La reprise des cotations par la Banque de France, mais aussi la Coface ou les organismes d’assurance-crédit, constitue également un point d’inquiétude pour les chefs d’entreprise, puisque le PGE est comptabilisé comme de la dette à court terme. Dans cette optique, il peut être utile de se rapprocher de la Banque de France pour expliquer son bilan et ses perspectives de rebond. " Il y a une réflexion globale à mener sur le bilan de l’entreprise en envisageant tous les leviers : recapitalisation, réévaluation d’actifs… L’optimisation des stocks ou des encours clients permet également d’améliorer la photo de l’entreprise à la date de clôture ", conseille Stéphane Gaschet, animateur national Ligne de marché TPE chez In Extenso.

Mur de dettes ?

Nombre d’entreprises craignent malgré tout de ne pouvoir faire face à leurs échéances, alors que la situation sanitaire est loin d’être revenue à la normale. Dans un communiqué de presse publié avant l’annonce du gouvernement, la CPME s’inquiétait en ces termes : " Le contexte sanitaire ne permet malheureusement pas un fonctionnement normal de l’économie française et beaucoup d’entreprises restent à la peine. Imaginer qu’elles dégagent à très court terme une rentabilité supérieure est illusoire. Bien au contraire, pour un grand nombre d’entre elles, les difficultés s’accumulent et la trésorerie comme les fonds propres sont au plus bas. "

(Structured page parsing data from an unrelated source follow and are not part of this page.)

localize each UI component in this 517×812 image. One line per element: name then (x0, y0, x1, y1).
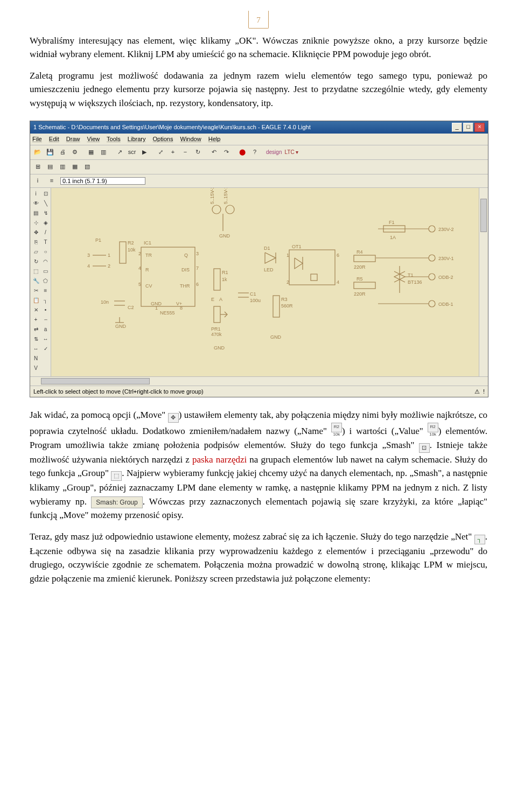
info-tool-icon[interactable]: i (31, 189, 40, 198)
coord-bar: i ≡ (30, 174, 488, 188)
layer4-icon[interactable]: ▧ (82, 162, 93, 172)
arc-tool-icon[interactable]: ◠ (41, 257, 50, 266)
display-tool-icon[interactable]: ▤ (31, 208, 40, 218)
tool-redo-icon[interactable]: ↷ (221, 147, 232, 158)
svg-point-0 (212, 205, 221, 214)
cut-tool-icon[interactable]: ✂ (31, 286, 40, 295)
name-tool-icon[interactable]: N (31, 354, 40, 363)
group-tool-icon[interactable]: ⬚ (31, 267, 40, 276)
tool-use-icon[interactable]: ↗ (114, 147, 125, 158)
tool-zoom-out-icon[interactable]: − (180, 147, 191, 158)
schematic-canvas[interactable]: 5..15V-2 5..15V-1 GND P1 3 4 1 2 R2 10k (51, 188, 479, 376)
paragraph-4: Teraz, gdy masz już odpowiednio ustawion… (30, 530, 487, 586)
split-tool-icon[interactable]: ↯ (41, 208, 50, 218)
tool-board-icon[interactable]: ▦ (86, 147, 96, 158)
layer2-icon[interactable]: ▥ (57, 162, 68, 172)
junction-tool-icon[interactable]: • (41, 305, 50, 314)
tool-sheet-icon[interactable]: ▥ (98, 147, 109, 158)
tool-run-icon[interactable]: ▶ (139, 147, 150, 158)
tool-zoom-in-icon[interactable]: + (167, 147, 178, 158)
mirror-tool-icon[interactable]: ▱ (31, 247, 40, 256)
maximize-button[interactable]: □ (463, 123, 473, 132)
horizontal-scrollbar[interactable] (30, 376, 488, 386)
svg-text:5: 5 (138, 282, 141, 287)
move-icon: ✥ (168, 413, 179, 423)
minimize-button[interactable]: _ (452, 123, 462, 132)
menu-view[interactable]: View (87, 136, 100, 142)
poly-tool-icon[interactable]: ⬠ (41, 276, 50, 285)
svg-text:C2: C2 (128, 305, 134, 310)
smash-group-menuitem: Smash: Group (91, 496, 142, 508)
pinswap-tool-icon[interactable]: ⇄ (31, 325, 40, 334)
layers-icon[interactable]: ≡ (46, 176, 57, 186)
show-tool-icon[interactable]: 👁 (31, 199, 40, 208)
tool-redraw-icon[interactable]: ↻ (192, 147, 203, 158)
svg-text:560R: 560R (281, 303, 293, 309)
rotate-tool-icon[interactable]: ↻ (31, 257, 40, 266)
layer3-icon[interactable]: ▦ (69, 162, 80, 172)
wire-tool-icon[interactable]: / (41, 228, 50, 237)
menu-help[interactable]: Help (208, 136, 221, 142)
move-tool-icon[interactable]: ✥ (31, 228, 40, 237)
tool-print-icon[interactable]: 🖨 (57, 147, 68, 158)
tool-cam-icon[interactable]: ⚙ (69, 147, 80, 158)
dimension-tool-icon[interactable]: ↔ (41, 334, 50, 344)
tool-script-icon[interactable]: scr (127, 147, 137, 158)
text-tool-icon[interactable]: T (41, 237, 50, 247)
bus-tool-icon[interactable]: ≡ (41, 286, 50, 295)
rect-tool-icon[interactable]: ▭ (41, 267, 50, 276)
tool-save-icon[interactable]: 💾 (45, 147, 55, 158)
coord-input[interactable] (60, 177, 145, 185)
menu-tools[interactable]: Tools (107, 136, 121, 142)
value-tool-icon[interactable]: V (31, 363, 40, 373)
replace-tool-icon[interactable]: ↔ (31, 344, 40, 353)
menu-edit[interactable]: Edit (49, 136, 59, 142)
copy-tool-icon[interactable]: ⎘ (31, 237, 40, 247)
status-ok-icon[interactable]: ! (483, 387, 485, 396)
layer1-icon[interactable]: ▤ (45, 162, 55, 172)
close-button[interactable]: × (474, 123, 485, 132)
erc-tool-icon[interactable]: ✓ (41, 344, 50, 353)
svg-text:6: 6 (196, 282, 199, 287)
svg-text:R3: R3 (281, 297, 288, 302)
grid-icon[interactable]: ⊞ (32, 162, 43, 172)
paste-tool-icon[interactable]: 📋 (31, 296, 40, 305)
layer-toolbar: ⊞ ▤ ▥ ▦ ▧ (30, 160, 488, 174)
net-tool-icon[interactable]: ┐ (41, 296, 50, 305)
tool-stop-icon[interactable]: ⬤ (237, 147, 248, 158)
svg-text:NE555: NE555 (160, 310, 175, 316)
menu-window[interactable]: Window (180, 136, 201, 142)
svg-text:A: A (219, 297, 222, 302)
add-tool-icon[interactable]: + (31, 315, 40, 324)
menu-draw[interactable]: Draw (66, 136, 80, 142)
vertical-scrollbar[interactable] (479, 188, 488, 376)
label-tool-icon[interactable]: ⎓ (41, 315, 50, 324)
info-icon[interactable]: i (32, 176, 43, 186)
menu-options[interactable]: Options (153, 136, 173, 142)
circle-tool-icon[interactable]: ○ (41, 247, 50, 256)
mark-tool-icon[interactable]: ⊹ (31, 218, 40, 227)
miter-tool-icon[interactable]: ╲ (41, 199, 50, 208)
menu-file[interactable]: File (32, 136, 42, 142)
tool-undo-icon[interactable]: ↶ (208, 147, 219, 158)
svg-point-1 (226, 205, 234, 214)
svg-text:220R: 220R (354, 264, 366, 270)
svg-text:R1: R1 (222, 270, 228, 275)
tool-zoom-fit-icon[interactable]: ⤢ (155, 147, 166, 158)
left-toolbox: i 👁 ▤ ⊹ ✥ ⎘ ▱ ↻ ⬚ 🔧 ✂ 📋 ✕ + ⇄ ⇅ ↔ N V ⊡ (30, 188, 51, 376)
status-warn-icon[interactable]: ⚠ (474, 387, 480, 396)
attribute-tool-icon[interactable]: a (41, 325, 50, 334)
delete-tool-icon[interactable]: ✕ (31, 305, 40, 314)
svg-text:470k: 470k (211, 332, 222, 337)
gateswap-tool-icon[interactable]: ⇅ (31, 334, 40, 344)
menu-library[interactable]: Library (128, 136, 146, 142)
smash-tool-icon[interactable]: ⊡ (41, 189, 50, 198)
change-tool-icon[interactable]: 🔧 (31, 276, 40, 285)
tool-open-icon[interactable]: 📂 (32, 147, 43, 158)
svg-text:BT136: BT136 (408, 279, 422, 285)
designlink-icon[interactable]: design (266, 147, 282, 158)
invoke-tool-icon[interactable]: ◈ (41, 218, 50, 227)
ltspice-icon[interactable]: LTC ▾ (284, 147, 299, 158)
tool-go-icon[interactable]: ? (249, 147, 260, 158)
svg-point-88 (429, 274, 435, 280)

Pour Nicolas Dufourcq, directeur général de Bpifrance, le PGE n’est pas décaissé par 65 % des dirigeants qui l’ont souscrit et " la sinistralité anticipée serait comprise entre 4 et 7 % ", déclarait-il devant la commission des finances de l’Assemblée nationale. D’autres se montrent plus alarmistes, à l’instar de Guillaume Pépy. Le président du réseau Initiative France redoute que 70 % des PGE accordés aux TPE ne fassent défaut. Or, 9 prêts sur 10 ont été contractés par ces petites entreprises. C’est pourquoi, la CPME a émis le souhait que " dès à présent, les entreprises puissent regrouper toutes les dettes et créances cumulées, via un " prêt de consolidation " garanti par l’État et amortissable sur une durée de dix ans, ainsi que cela se pratique en Allemagne. "

Prêts directs, avances remboursables et prêts participatifs

Si l’allongement de la durée d’amortissement n’est pas d’actualité pour l’heure, le ministre de l’Économie a déclaré vouloir compléter le dispositif de différé supplémentaire par deux autres mesures. Les entreprises qui n’auraient pas trouvé d’autre solution de financement pourront ainsi obtenir des prêts directs pour un montant maximum, compris entre 10 000 et 50 000 euros en fonction du nombre de salariés, ainsi que des avances remboursables jusqu’à trois mois de chiffre d’affaires. Enfin, pour aider les entreprises à renforcer, non plus leur trésorerie mais leurs fonds propres, Bercy devrait annoncer prochainement la mise en place de prêts participatifs.